The technological barriers to next-gen geothermal 

Reaching the thermal energy in earth’s crust is fundamentally a technological problem. Conventional geothermal systems (sometimes called hydrothermal) have historically been constrained by the limitations of drilling technology and traditional production techniques. Technological limitations have forced conventional geothermal producers to rely on three highly specific naturally occurring geological conditions: heat, fluids, and permeability. To access geothermal heat with limited drilling technologies, conventional systems have to find the rare locations where heat is close to the surface, like near the intersection of tectonic plates. Conventional systems also require natural reservoirs with high permeability where existing fluids easily flow between injection and production wells. Only once all three of these factors are located can conventional wells efficiently recover geothermal energy: by pumping fluids down an injection well, recovering heated fluids from a production well, and converting the heat into electricity by spinning a turbine.

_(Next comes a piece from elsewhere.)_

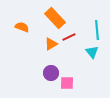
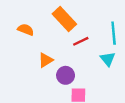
orange triangle: (51, 44) -> (46, 60), moved
purple circle: (51, 73) -> (66, 75), moved

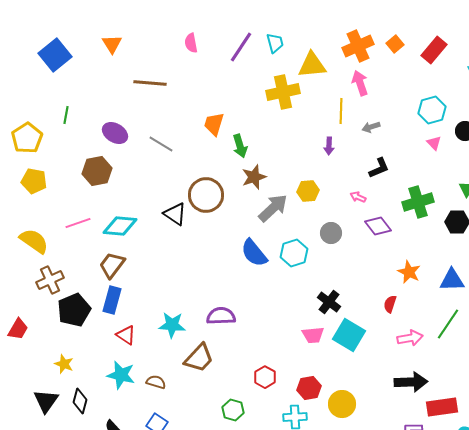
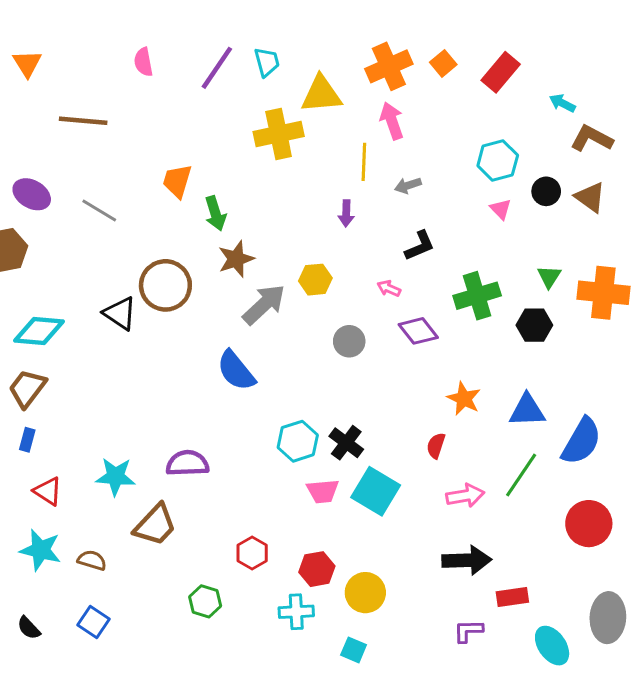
cyan hexagon: (294, 253) -> (298, 441), moved
blue rectangle: (112, 300) -> (27, 440), size x0.6
red rectangle: (442, 407) -> (512, 597), size x0.7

Source: Analysis of Microseismicity Framing

Relying on specific, naturally-occurring geological factors heavily limits the scale of conventional geothermal energy. Heat, fluids, and permeability rarely come together naturally. The result is that just 0.4% of the United States’ electricity production comes from geothermal. 

Next-gen geothermal approaches use technological advances to bypass the constraints of conventional systems. Several companies are using innovations from the shale revolution to access the crust’s abundant heat by creating artificial reservoirs. Others are going all in on the future of deep drilling, looking to access heat in super deep “basement” granite. 

Enhanced geothermal systems

Where conventional systems require natural reservoirs with high permeability, enhanced geothermal systems (EGS) designs use horizontal drilling and hydraulic fracturing to create artificial permeability. By breaking open fissures in the subsurface, they allow water to circulate between injection wells and production wells. Essentially, fracking creates the reservoir. 

Source: How Does Geothermal Energy Work?

EGS had a recent breakthrough, as Fervo Energy completed a 30-day well test. By using a “radically different and more modern stimulation design,” Fervo was able to achieve flow rates higher than previously possible — up to 63 L/s, “equivalent to a peak gross electric power output of 3.5 MW.” 

ResFrac explained the technical achievement and Fervo’s unique approach. 

“The pursuit of a dense network of shear-stimulated natural fractures has led to stimulation designs that would be considered uneconomic if applied in an oil and gas setting – a single fracturing stage, a vertical well, and no proppant. Fervo applied the learnings of the shale industry to EGS.”

FERVO is already setting out to repeat and build on its success, announcing a 400 MW plant it hopes to bring online by 2028. DOE’s FORGE project is also studying techniques for commercially scalable EGS. 

As Marc McClure of ResFrac stated, there are numerous technological barriers to overcome. 

“To reach full potential, [FERVO] need to test longer wells and alternating series of producer/injectors (so that wells can flow in either direction). They need to do careful work to assess the optimal well spacing. Even as they continue to achieve technical success, they will need to demonstrate the commercial model – that they can secure funding, execute, and drive down costs to achieve long-term profitability.”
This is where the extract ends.